Next, read the headings in the legislation, such as chapter headings and section headings. We keep using the Digital Services Act as an example. You will see that Chapter 1 is called ‘General provisions’, Chapter 2 is called ‘Liability of providers of intermediary services’, and so on. If you have read these headings, you have an idea of the structure of the Act.

Go back to the provisions. One of the earliest provisions typically provides a list of definitions, in our example that list is in Article 3. This is not the most exciting reading. But we recommend reading the provision anyway, as the definitions are important to understand the later provisions. You should at least skim the provision. Like that, you know which words are defined in this legislation, so you can go back to the list of definitions if a certain phrase is used later in the legislation.

Now continue reading. Pay attention to chapter and section headings because they help you to understand the structure of the legislation.

If you are confused about the meaning of a provision, sometimes the recitals (those in the preamble) give some extra explanation. Unfortunately, EUR-lex does not give an easy way to see which recitals accompany which provisions. You could search the legislation for certain phrases if you use a digital version of the legislation.

Does the legislation apply at the moment?

If you want to know whether a legal act currently applies, read the last provision. In our example, that is Article 93. We quote it below.

‘Entry into force and application

1.   This Regulation shall enter into force on the twentieth day following that of its publication in the Official Journal of the European Union.

2.   This Regulation shall apply from 17 February 2024. (…)’

At the top of the EUR-lex page, you can see that the Regulation (the Digital Services Act) as published in the Official Journal on 27 October 2022: ‘OJ L 277, 27.10.2022’.

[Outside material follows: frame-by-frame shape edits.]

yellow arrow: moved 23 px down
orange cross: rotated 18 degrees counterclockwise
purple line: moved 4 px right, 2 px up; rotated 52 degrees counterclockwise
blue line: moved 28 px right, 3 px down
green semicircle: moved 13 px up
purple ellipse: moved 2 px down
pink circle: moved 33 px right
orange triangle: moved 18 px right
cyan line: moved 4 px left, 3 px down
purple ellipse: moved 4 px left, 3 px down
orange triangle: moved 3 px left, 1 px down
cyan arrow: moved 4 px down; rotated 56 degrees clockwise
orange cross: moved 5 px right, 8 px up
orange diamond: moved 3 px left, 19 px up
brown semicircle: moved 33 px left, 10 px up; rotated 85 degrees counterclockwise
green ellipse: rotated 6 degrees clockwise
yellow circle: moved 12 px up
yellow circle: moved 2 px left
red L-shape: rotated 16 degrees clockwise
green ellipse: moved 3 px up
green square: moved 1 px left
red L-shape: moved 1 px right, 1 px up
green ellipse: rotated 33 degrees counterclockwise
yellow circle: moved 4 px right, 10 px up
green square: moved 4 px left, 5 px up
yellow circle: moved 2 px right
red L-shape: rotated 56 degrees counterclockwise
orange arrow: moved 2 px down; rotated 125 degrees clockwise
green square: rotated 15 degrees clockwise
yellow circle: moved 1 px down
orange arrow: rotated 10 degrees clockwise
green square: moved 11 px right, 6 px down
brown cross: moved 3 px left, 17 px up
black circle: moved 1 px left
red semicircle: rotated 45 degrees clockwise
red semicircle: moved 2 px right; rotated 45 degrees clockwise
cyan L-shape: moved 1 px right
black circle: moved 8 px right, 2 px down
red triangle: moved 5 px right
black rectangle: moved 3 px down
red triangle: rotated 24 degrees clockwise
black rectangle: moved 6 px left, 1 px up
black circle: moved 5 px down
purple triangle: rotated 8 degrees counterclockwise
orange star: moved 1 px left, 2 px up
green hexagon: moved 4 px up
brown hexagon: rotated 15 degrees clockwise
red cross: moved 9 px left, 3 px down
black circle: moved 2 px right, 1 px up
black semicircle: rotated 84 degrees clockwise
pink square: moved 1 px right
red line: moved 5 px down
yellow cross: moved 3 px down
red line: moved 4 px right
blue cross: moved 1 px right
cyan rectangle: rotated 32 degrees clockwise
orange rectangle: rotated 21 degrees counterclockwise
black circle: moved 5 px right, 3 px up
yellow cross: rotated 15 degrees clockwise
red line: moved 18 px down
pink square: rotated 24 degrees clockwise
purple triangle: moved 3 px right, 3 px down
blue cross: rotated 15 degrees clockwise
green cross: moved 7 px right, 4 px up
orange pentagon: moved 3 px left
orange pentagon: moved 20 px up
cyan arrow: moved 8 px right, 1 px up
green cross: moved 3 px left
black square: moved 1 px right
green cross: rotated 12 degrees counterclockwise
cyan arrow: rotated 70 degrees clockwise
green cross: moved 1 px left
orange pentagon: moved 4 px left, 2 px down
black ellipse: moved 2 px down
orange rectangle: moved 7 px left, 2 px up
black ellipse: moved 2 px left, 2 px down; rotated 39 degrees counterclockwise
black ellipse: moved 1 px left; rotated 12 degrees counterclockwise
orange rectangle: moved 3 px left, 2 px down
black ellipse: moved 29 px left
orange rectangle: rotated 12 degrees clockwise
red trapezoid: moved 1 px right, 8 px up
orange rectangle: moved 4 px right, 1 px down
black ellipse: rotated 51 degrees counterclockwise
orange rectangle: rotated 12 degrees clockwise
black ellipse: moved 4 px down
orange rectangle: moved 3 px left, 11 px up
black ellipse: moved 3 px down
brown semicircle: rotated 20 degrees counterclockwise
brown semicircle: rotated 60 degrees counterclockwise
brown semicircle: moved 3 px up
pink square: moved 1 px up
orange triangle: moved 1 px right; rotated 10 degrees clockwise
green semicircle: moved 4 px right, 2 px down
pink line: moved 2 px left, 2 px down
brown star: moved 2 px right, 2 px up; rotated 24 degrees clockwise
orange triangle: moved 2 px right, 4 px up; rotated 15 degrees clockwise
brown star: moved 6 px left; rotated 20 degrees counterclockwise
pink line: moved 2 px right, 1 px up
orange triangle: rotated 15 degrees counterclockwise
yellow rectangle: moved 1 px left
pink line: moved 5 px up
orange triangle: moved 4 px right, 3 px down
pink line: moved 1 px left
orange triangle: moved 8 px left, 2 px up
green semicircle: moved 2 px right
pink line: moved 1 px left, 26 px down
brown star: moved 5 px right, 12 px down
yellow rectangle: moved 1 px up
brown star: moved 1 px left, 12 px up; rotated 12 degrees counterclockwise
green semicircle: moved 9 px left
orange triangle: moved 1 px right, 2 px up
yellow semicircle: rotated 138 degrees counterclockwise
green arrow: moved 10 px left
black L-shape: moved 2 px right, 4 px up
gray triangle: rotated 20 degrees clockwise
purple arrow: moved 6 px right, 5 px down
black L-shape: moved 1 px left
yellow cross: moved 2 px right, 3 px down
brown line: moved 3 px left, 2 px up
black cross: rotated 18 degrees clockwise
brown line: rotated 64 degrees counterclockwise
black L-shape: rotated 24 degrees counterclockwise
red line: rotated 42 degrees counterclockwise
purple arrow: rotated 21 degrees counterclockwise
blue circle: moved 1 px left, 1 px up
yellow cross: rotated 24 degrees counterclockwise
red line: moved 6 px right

If EU legislation is ‘in force’ that means that has legal existence in the EU legal order. If EU legislation ‘applies’, it means that natural and legal persons are bound by the content of it: this means that they can be confronted with obligations and can derive rights from the legislation.

To make that more concrete, let's consider the Digital Services Act. Only when a Regulation applies, fines can be given for non-compliance. In our example, the Digital Services Act will apply roughly thirteen months (February 2024) after it entered into force (November 2022). There is usually such a period, because companies and others need time to adapt their practices to new legislation. After all, it would be unfair to fine a company for breaching a rule that was only published a few days before.

Directives are not (directly) applicable. The reason is that directives need to be implemented by the national authorities first. It is thus the national statute (instead of the related directive) that applies and can be invoked before a court, subject to the possibility of direct effect of Directives as described above.

Some cheats

We also give you some cheats when reading EU legislation. It can be helpful to consult summaries of legislation compiled by the EU itself. Keep in mind, such summaries may read a bit like marketing by the EU.

Also useful are article-by-article commentaries. They can be in the form of books, websites, and legal professional databases. Such sources often point to relevant recitals, relevant case law in which the Court of Justice has clarified particular terms, and important soft law or international developments. Practicing lawyers, judges, and legal scholars often use such commentaries too. An example of an online article-by-article commentary is the GDPRhub, which comments on the GDPR.

For more in-depth legal research, you could also read academic papers and the original proposal and negotiation documents (for more information, see here). And you can check whether there is case law of the Court of Justice of the European Union which helps to interpret certain provisions. You can search CURIA database with the official title of the legislative act. You can put the title of the respective act between parentheses in ‘Text’, e.g. ‘2022/2065’ for the Digital Services Act.

Cliché warning

We give a warning, for completeness’ sake. (And because we are educated as lawyers and suffer from ‘déformation professionnelle’.) Please consult an actual lawyer if you have a legal problem. Like other legislation, EU law can be complicated, and it is often difficult to understand all nuances of a new piece of legislation. We both have doctorates in law, but we also consult specialists if we have to deal with legislation that is outside our own expertise.


We summarise the most important steps when reading EU legislation.

1) You could start with a cheat, for instance by reading a summary on a specialised and trustworthy blog, or by reading a summary published by the EU.

2) Find the legislation on EUR-lex and ensure that you have the correct version.

3) Choose the language that you’re most comfortable with.

4) Establish what type of legislation you are reading, for instance a Directive or a Regulation.

5) Skip the preamble with recitals.

6) Read the first provisions (Article 1, Article 2, etc.), paying attention to the ‘subject matter’ and the ‘scope’.

7) Read the chapter and section headings.

8) Read the provision with ‘definitions’.

9) Continue reading the provisions, and keep in mind which section a provision is in.

We hope this blog post is useful for some readers, and we hope you have fun while reading legislation.